One of my first forays behind the green covers came through Molly Keane. I found ‘Young Entry’ in Waterstones in Aberdeen and during my university career bought and read all her books. Broadly speaking Keane’s pre-occupations with family and lifestyle were very sympathetic to my state of mind but what sealed the deal was finding that my grandfather knew her. I knew when I started reading the books that he had been familiar with that world, but just before I graduated and when he was already becoming quite frail he and dad took refuge with me for a night waiting for a flight back to Ireland. I was reading a Molly and we had a chat about her. It was the first time I think we ever had a conversation as adults, before then he had told us amazing stories or taught us things, he was always courteous and charming – but my sister and I were always children, and he was very much a grown up. It was also the last conversation I had with him like that, we only met one more time and by then he wasn’t sure who we were, but I still have Molly who’s given me a link to my own history I’ll always prize.

My one big fail with Virago is Ivy Compton-Burnett’s ‘A Heritage and its History’ I’ve tried to read this so many times and given up 20 pages in. I just don’t get her, but I very clearly remember carefully selecting the book in Blackwell’s Oxford from a stand of Virago’s just after leaving university. I was convinced the world was mine for asking (apparently not) ‘A Heritage and its History’ stands as testimony to unmet aspirations (not least to actually read the damn thing) and challenges me when I’m feeling complacent. Truthfully it’s rare for me to keep a book I know I won’t read but this one is so pretty I can’t let go of it, and maybe one day...

Rosamond Lehman was a discovery from when I was working in a clearance bookshop (sadly these don’t seem to really exist anymore), this enthusiasm must have coincided with Little Brown taking Virago on and a lot of the back list being trimmed because all the cheap bookshops were full of virago titles and I bought loads, Lehman stands out because I actually read them straight away.
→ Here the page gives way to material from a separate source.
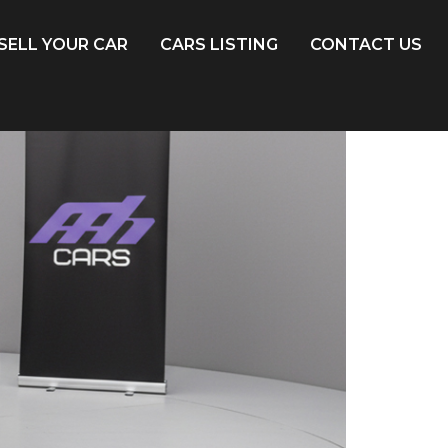
SELL YOUR CAR
CARS LISTING
CONTACT US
Her complicated love affairs were a revelation to me after a steady diet of Georgette Heyer, what I read in those books without doubt left me better equipped to deal with the first relationship break up that I took seriously which came not so long after.

I have an undoubted crush on Vita Sackville-West, but struggle a bit with her books (though unlike the Ivy Compton-Burnett fiasco I don’t try very hard to read them) it’s a copy of her letters to Virginia Woolf which fuels the fire and bring both women to life for me. (There was also a really good play based on these – I can’t actually remember what it was called, but it’s due a revival.) So far no other publisher has come near to mirroring (or forming) my personal fiction fixations, possibly another reason the books are in the bedroom is because taken together they say more about who I think I am than I’m prepared to share with any casual visitor – because obviously when the man comes to read the meter he’s only really interested in judging the inner most depths of my soul through the books I read and not with getting on with his job. Nope it’s only those who are initiated into the Virago cult who get to have a look at my books.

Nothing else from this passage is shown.